On Monday the Chicago Merc is planning to launch futures and options based on real-estate prices in 10 U.S. cities: Boston, Miami, New York, San Diego, San Francisco, Washington, D.C., Chicago, Denver, Las Vegas and Los Angeles.
Nicely timed to fail (he ironically says), as this Merrill economics report makes obvious:
We have just experienced one of the most impressive housing cycles on record, but it has quickly come to an end — so much so, in fact, that housing starts have fallen at a 56% annual rate over the past three
months, a turndown of sudden proportions that we have not seen since the opening months of 1991.
[Update] Breakingviews does a nice job of explaining why the CME’s home hedge is likely to flop:
What makes for a successful futures contract?

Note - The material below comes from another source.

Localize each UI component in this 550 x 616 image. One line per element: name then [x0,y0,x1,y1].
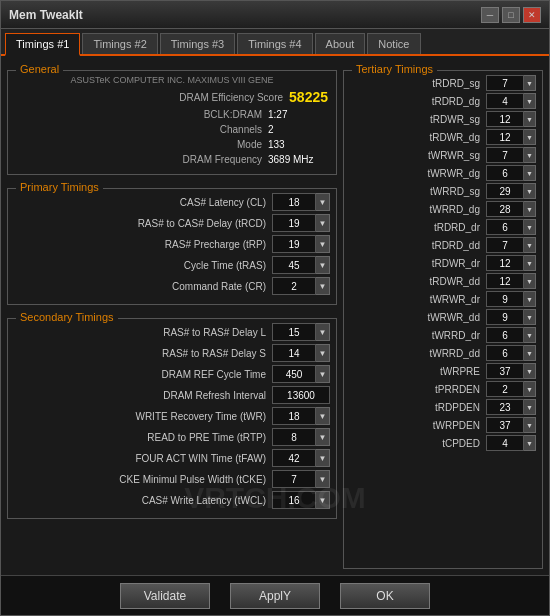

From the start, there must be demand from both buyers and sellers and hedgers and speculators. Futures markets need liquidity to survive. It’s also useful if the derivative’s underlying assets or commodities are uniform.
… Unfortunately, housing futures don’t meet these criteria. First, there’s a danger the market will be one-sided. Many people may want to hedge their housing exposure, including holders of mortgage-backed securities, home builders and banks. Only speculators and investors have an interest in going long housing futures. They could be deterred if the real-estate market were to tank.
There also are problems with hedging the house. Homeowners might want to sell short futures to protect themselves against a housing crash. But if prices kept on rising, they would face a cash drain from losses on their futures positions. Institutional hedgers face a different quandary. The Merc’s housing futures will be priced off the regional S&P Case-Shiller housing indexes. It’s unlikely these indexes will match the housing exposure of anyone seeking to unload risk. Further, as traders can’t sell houses short, there’s no mechanism to keep the futures in line with spot prices.